**Exercise**
Work out the count of lines in the listing below that include "principales". Give that count alone.

**Provided data**
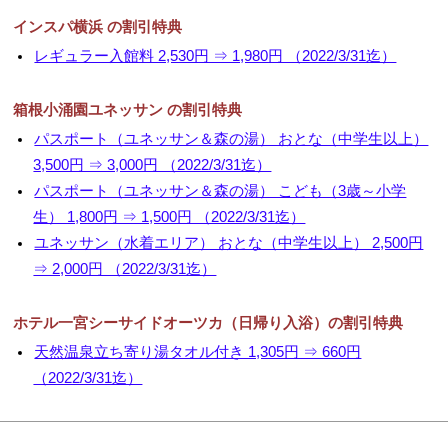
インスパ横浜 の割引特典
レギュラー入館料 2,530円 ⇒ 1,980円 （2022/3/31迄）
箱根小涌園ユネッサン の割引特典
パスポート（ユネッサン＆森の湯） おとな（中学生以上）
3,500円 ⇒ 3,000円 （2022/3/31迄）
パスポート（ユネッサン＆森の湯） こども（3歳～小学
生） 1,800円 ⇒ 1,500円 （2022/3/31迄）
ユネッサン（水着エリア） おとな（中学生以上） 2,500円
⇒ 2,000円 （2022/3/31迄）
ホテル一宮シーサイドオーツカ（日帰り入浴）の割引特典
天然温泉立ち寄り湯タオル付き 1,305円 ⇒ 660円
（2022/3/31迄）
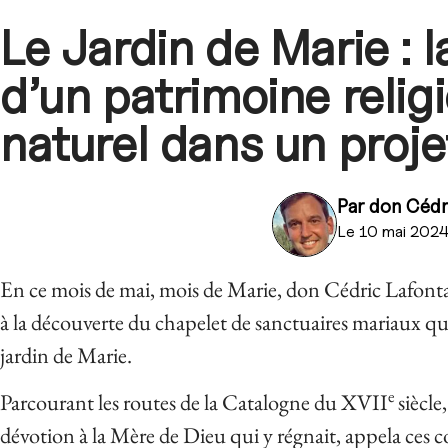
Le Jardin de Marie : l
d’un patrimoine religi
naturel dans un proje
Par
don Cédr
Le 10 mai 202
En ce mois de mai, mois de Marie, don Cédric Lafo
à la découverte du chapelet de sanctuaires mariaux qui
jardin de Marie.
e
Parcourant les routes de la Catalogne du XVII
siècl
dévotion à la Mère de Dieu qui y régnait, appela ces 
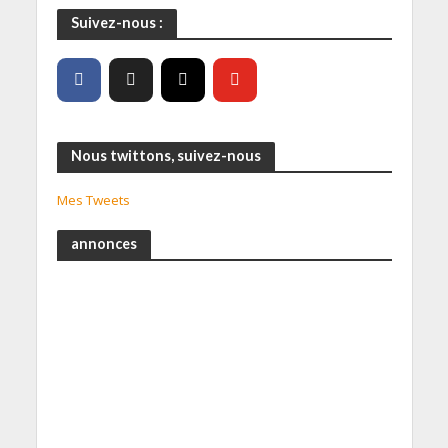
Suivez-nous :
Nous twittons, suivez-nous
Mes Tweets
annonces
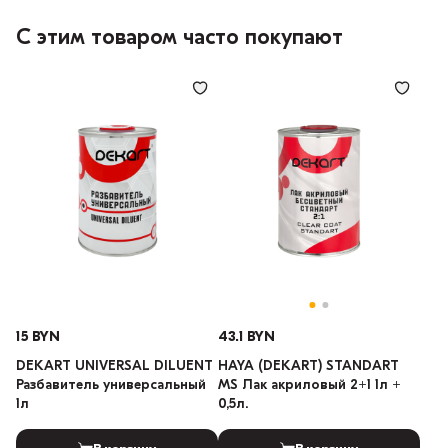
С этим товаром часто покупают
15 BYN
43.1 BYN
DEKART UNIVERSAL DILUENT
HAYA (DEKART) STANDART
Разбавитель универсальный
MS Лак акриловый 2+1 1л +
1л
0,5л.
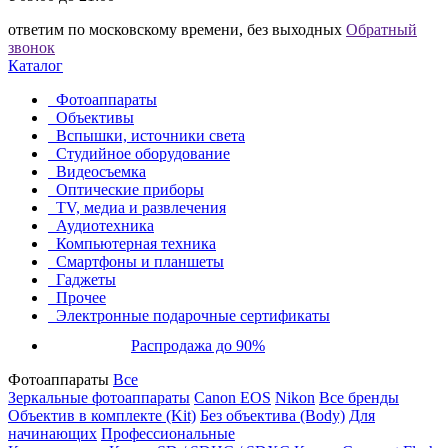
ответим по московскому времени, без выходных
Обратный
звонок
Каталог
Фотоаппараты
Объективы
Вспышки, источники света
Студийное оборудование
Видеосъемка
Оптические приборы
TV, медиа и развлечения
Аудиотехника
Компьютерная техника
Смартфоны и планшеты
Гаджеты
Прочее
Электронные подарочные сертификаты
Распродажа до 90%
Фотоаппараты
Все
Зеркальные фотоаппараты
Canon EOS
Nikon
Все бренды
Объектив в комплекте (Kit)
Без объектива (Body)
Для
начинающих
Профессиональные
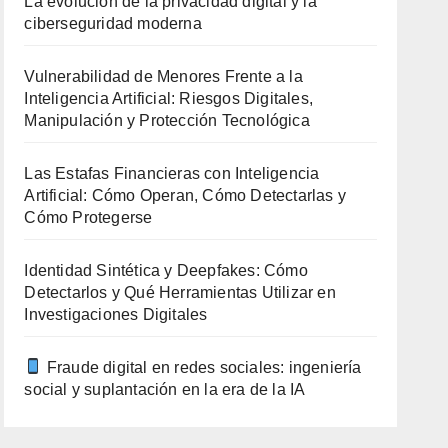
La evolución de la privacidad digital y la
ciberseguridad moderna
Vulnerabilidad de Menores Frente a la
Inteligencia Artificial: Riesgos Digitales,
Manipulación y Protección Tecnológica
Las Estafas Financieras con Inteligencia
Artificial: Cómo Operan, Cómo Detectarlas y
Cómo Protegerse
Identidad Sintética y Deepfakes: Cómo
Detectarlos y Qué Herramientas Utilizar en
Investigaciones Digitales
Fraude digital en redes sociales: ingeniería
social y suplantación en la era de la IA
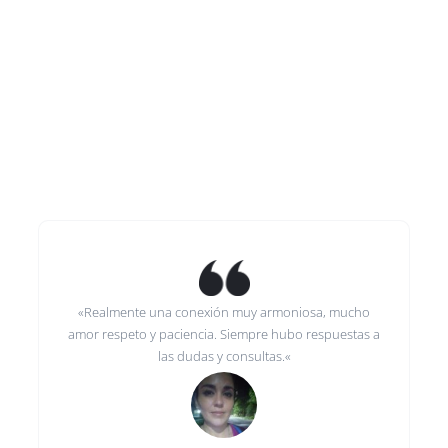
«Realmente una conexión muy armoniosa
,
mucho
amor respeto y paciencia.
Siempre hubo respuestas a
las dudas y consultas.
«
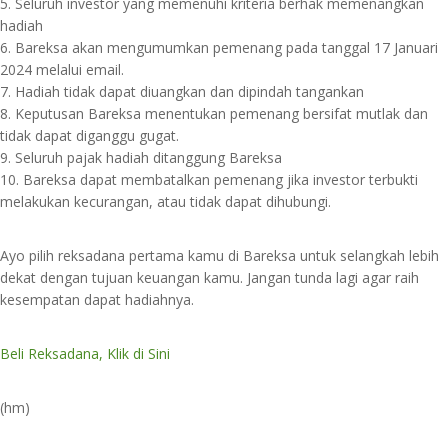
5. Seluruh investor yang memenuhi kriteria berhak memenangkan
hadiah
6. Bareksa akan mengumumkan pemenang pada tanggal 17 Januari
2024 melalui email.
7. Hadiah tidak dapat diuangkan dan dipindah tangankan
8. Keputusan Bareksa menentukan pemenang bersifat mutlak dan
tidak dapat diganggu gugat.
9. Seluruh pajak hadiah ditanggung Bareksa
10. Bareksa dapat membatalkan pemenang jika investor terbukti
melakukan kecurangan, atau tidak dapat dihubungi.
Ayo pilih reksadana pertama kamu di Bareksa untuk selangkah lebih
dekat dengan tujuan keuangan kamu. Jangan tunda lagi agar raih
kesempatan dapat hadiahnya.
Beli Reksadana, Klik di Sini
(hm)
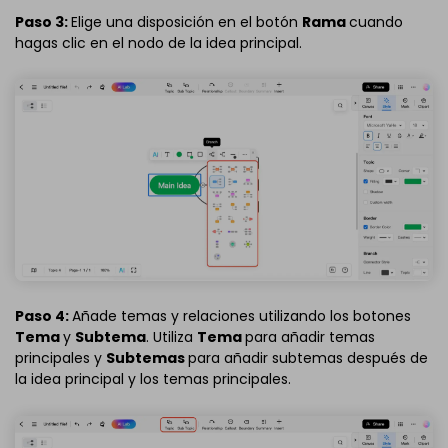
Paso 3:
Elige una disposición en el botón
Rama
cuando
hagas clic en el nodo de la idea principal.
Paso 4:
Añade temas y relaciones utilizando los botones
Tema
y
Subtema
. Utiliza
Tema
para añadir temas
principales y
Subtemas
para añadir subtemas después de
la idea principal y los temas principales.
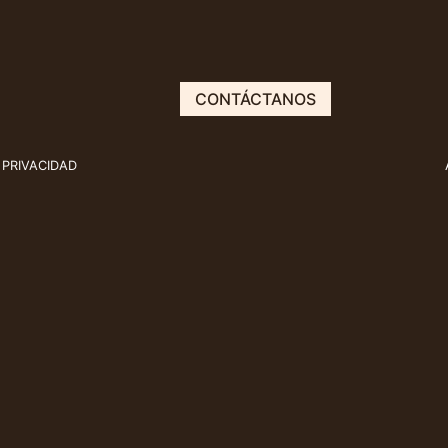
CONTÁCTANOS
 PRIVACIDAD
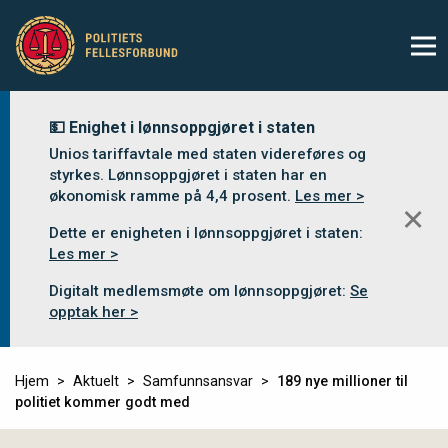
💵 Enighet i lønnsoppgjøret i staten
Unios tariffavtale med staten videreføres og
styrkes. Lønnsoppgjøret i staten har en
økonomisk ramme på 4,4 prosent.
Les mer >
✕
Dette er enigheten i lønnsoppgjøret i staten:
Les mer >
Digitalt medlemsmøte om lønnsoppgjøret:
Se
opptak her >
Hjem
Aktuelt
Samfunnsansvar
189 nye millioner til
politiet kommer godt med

...

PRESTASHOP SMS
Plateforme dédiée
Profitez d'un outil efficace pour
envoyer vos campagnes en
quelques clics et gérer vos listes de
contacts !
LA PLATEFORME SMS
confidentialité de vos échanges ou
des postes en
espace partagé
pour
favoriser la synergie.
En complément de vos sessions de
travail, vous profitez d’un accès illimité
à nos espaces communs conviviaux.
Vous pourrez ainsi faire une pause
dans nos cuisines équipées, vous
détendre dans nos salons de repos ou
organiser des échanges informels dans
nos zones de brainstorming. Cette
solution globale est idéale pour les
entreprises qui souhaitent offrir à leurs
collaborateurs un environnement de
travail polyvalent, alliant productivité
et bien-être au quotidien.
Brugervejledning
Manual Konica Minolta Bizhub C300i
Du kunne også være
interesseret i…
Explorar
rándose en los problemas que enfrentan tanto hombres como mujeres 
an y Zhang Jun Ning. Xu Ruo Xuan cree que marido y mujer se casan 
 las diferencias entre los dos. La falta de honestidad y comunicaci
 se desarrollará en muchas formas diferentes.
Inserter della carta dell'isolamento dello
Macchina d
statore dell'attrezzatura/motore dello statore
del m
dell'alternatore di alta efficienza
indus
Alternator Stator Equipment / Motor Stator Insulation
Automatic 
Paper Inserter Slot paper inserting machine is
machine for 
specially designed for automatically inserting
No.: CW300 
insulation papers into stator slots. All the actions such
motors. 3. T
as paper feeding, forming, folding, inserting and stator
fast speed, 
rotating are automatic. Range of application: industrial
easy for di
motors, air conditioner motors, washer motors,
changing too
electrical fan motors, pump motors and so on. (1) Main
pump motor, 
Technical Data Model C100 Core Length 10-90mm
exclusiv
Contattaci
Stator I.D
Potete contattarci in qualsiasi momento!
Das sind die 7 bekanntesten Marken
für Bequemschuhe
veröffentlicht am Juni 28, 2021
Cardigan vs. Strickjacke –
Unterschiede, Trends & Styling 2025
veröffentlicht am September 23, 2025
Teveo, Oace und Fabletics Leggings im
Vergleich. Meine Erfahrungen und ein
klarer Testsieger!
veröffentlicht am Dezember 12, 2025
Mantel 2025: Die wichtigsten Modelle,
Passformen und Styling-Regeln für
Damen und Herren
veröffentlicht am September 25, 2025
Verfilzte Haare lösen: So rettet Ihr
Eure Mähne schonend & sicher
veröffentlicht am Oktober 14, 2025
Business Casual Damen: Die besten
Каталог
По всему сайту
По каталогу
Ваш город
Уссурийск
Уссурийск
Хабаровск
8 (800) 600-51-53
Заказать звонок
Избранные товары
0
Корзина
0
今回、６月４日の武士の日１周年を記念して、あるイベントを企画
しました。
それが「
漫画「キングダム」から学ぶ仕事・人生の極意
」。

...

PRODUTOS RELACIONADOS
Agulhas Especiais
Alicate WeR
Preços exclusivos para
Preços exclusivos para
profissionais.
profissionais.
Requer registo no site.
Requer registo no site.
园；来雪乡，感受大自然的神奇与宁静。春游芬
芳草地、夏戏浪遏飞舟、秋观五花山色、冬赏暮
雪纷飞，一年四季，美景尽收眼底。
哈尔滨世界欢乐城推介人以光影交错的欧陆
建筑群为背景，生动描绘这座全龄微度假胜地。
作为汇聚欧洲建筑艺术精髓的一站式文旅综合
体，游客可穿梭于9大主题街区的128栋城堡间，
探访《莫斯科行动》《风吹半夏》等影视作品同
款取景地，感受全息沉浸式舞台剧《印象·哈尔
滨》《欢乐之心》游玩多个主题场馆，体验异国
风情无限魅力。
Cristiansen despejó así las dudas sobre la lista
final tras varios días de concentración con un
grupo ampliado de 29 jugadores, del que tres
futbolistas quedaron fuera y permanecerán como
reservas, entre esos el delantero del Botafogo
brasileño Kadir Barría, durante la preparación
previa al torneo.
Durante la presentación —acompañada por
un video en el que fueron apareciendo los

**Task response**
2